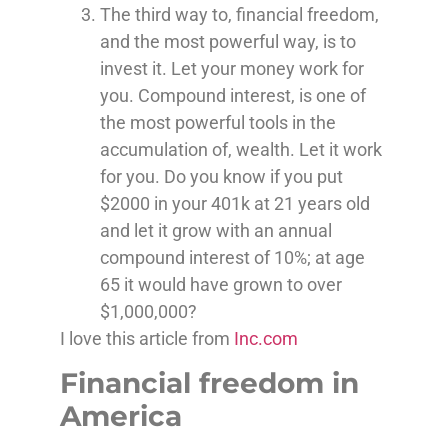
The third way to, financial freedom,
and the most powerful way, is to
invest it. Let your money work for
you. Compound interest, is one of
the most powerful tools in the
accumulation of, wealth. Let it work
for you. Do you know if you put
$2000 in your 401k at 21 years old
and let it grow with an annual
compound interest of 10%; at age
65 it would have grown to over
$1,000,000?
I love this article from
Inc.com
Financial freedom in
America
= = = = = = =
> **What you are asked to do**
Quote, without any change, each line from the one that contains "and the most powerful way, is to" through the end of the material.

> **The answer**
and the most powerful way, is to
invest it. Let your money work for
you. Compound interest, is one of
the most powerful tools in the
accumulation of, wealth. Let it work
for you. Do you know if you put
$2000 in your 401k at 21 years old
and let it grow with an annual
compound interest of 10%; at age
65 it would have grown to over
$1,000,000?
I love this article from
Inc.com
Financial freedom in
America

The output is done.